It is almost axiomatic that after any team match, players from at least one pair (and often from both) feel that they “played better” than at the other table. In some round-robin and Swiss tournaments, the organizers go to the trouble of providing Butler scores.
It is undeniable that in the short run, Butler scores are only an indication. For instance, should you be penalized if our opponents stumble into a poor but making four hearts contract that makes on three finesses? Or if you were fixed by your no-trump range? But in the long run, luck tends to even out.
As I was analyzing my team’s results in the 2004 World Team Bridge Olympiad, it occurred to me that it ought to be possible to calculate more detailed scores at the pairs level and indeed at the individual level. This article describes the scoring technique I arrived at, which I feebly call the “Valet score” to stay with the connotation of service. The Butler score was probably named after a Mr. Butler, but then “valet” in French means “jack.”
With this, a new level of analysis—and no doubt finger-pointing—is possible. In the process I derived some empirical statistics on the relative importance of bidding, play and defense. To my knowledge, neither of these two topics have previously been exposed in print.
The Valet score requires detailed information not only about the scores at each table, but also about the contract. Such information is rarely recorded electronically except at the highest levels of play. Even so, it is by no means self-evident that high-quality data be made available. I thank the ECats website for providing such records in electronically readable PDF format.
Example 1. Imagine that 101 pairs all bid to the same contract of four hearts. At a hundred tables declarer makes the obvious ten tricks for +420, but your partner contrives to go down one for a well-deserved minus 10 IMPs. Surely you mentally charge this to partner’s declarer play. But it shows up in your combined Butler score just the same.
Example 2. Imagine that the one hundred other pairs all bid to four hearts, but you and your partner stop in three hearts. All pairs make ten tricks. This time your Butler score is minus 6 IMPs, and it should rightly be charged specifically to your bidding.
Example 3. Finally, imagine that 101 pairs all bid to four hearts, but you alone blow a trick on defense, allowing the contract to make, while it fails by one trick at all other tables. The 10-IMP Butler loss should be charged specifically to your defense.
The Valet score attempts to allocate your Butler score to four categories: Your combined bidding, your declarer play, partner’s declarer play, and your combined defense.
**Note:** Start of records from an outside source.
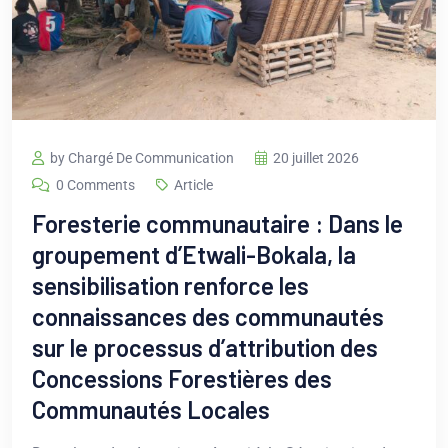
by Chargé De Communication
20 juillet 2026
0 Comments
Article
Foresterie communautaire : Dans le
groupement d’Etwali-Bokala, la
sensibilisation renforce les
connaissances des communautés
sur le processus d’attribution des
Concessions Forestières des
Communautés Locales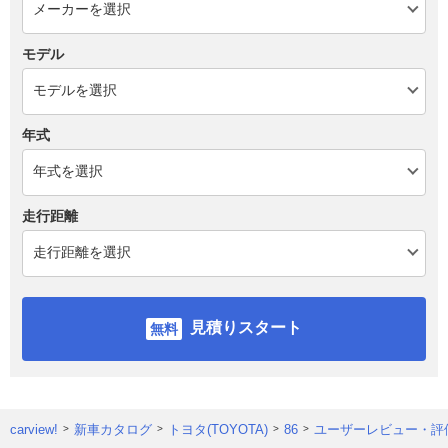
モデル
年式
走行距離
見積りスタート
carview!
新車カタログ
トヨタ(TOYOTA)
86
ユーザーレビュー・評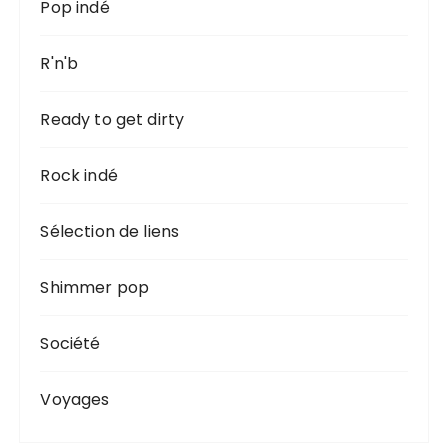
Pop indé
R'n'b
Ready to get dirty
Rock indé
Sélection de liens
Shimmer pop
Société
Voyages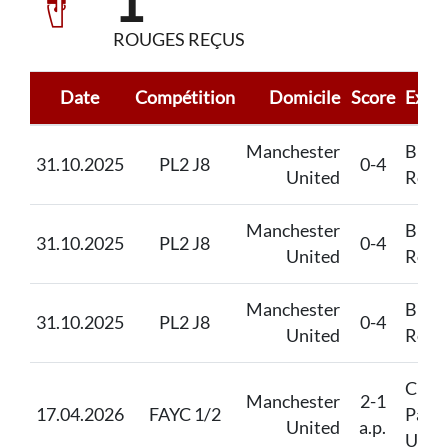
1
ROUGES REÇUS
Date
Compétition
Domicile
Score
Extér
Manchester
Blac
31.10.2025
PL2 J8
0-4
United
Rove
Manchester
Blac
31.10.2025
PL2 J8
0-4
United
Rove
Manchester
Blac
31.10.2025
PL2 J8
0-4
United
Rove
Cryst
Manchester
2-1
17.04.2026
FAYC 1/2
Palac
United
a.p.
U18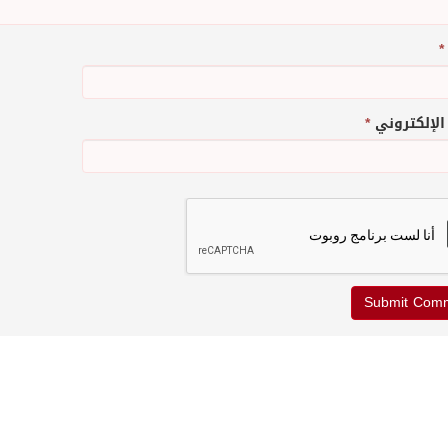
*
 الإلكتروني
*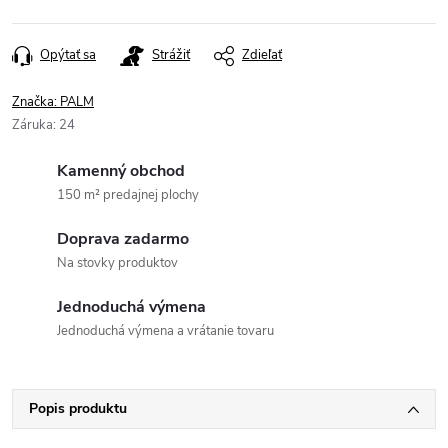
Opýtať sa
Strážiť
Zdieľať
Značka:
PALM
Záruka
:
24
Kamenný obchod
150 m² predajnej plochy
Doprava zadarmo
Na stovky produktov
Jednoduchá výmena
Jednoduchá výmena a vrátanie tovaru
Popis produktu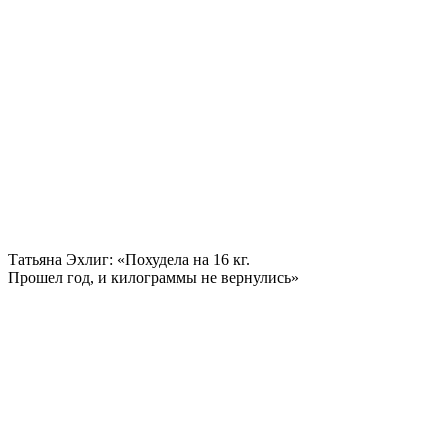
Татьяна Эхлиг: «Похудела на
16 кг.
Прошел год, и килограммы не вернулись»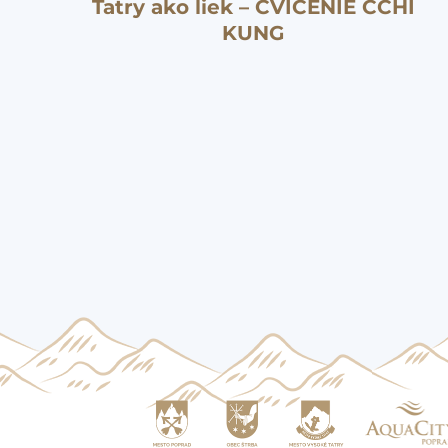
Tatry ako liek – CVIČENIE ČCHI
KUNG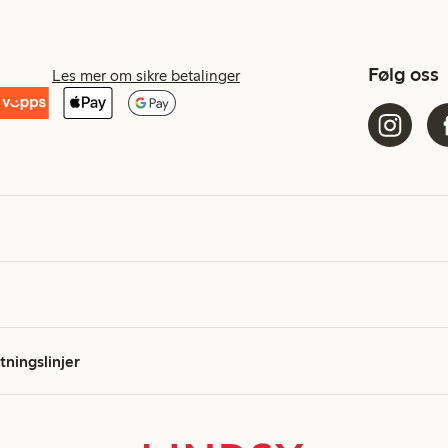
Følg oss
Les mer om sikre betalinger
etningslinjer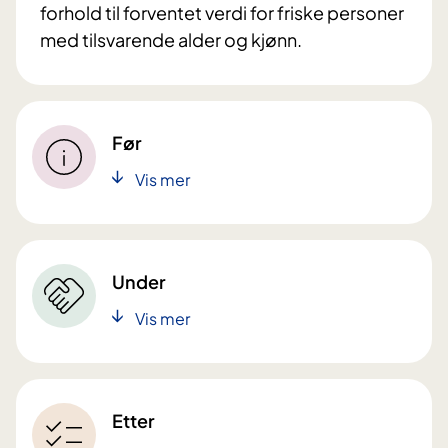
forhold til forventet verdi for friske personer
med tilsvarende alder og kjønn.
Før
Vis mer
Under
Vis mer
Etter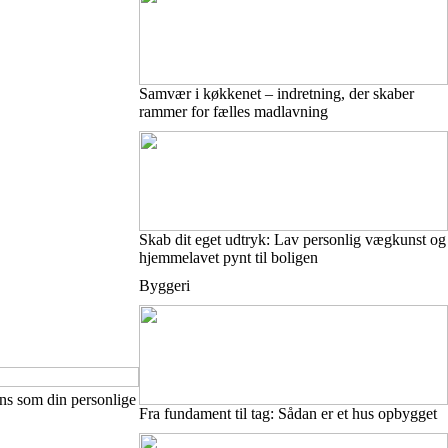
Samvær i køkkenet – indretning, der skaber
rammer for fælles madlavning
Skab dit eget udtryk: Lav personlig vægkunst og
hjemmelavet pynt til boligen
Byggeri
ens som din personlige
Fra fundament til tag: Sådan er et hus opbygget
In each board a bidding score and one other score (either a declarer score or a defense score) are generated for each pair. If your side declared, your side gets a declarer score. Needless to say, the defending side also gets the opposite score as a defense score.
The key is to decompose the Butler score into a bidding component and a play/defense component that add up to the Butler score. Once this is achieved, it is obvious how to allocated the play/defense component to the right category. The allocation suffers from the same shortcomings as the original score, but again luck evens out in the long run.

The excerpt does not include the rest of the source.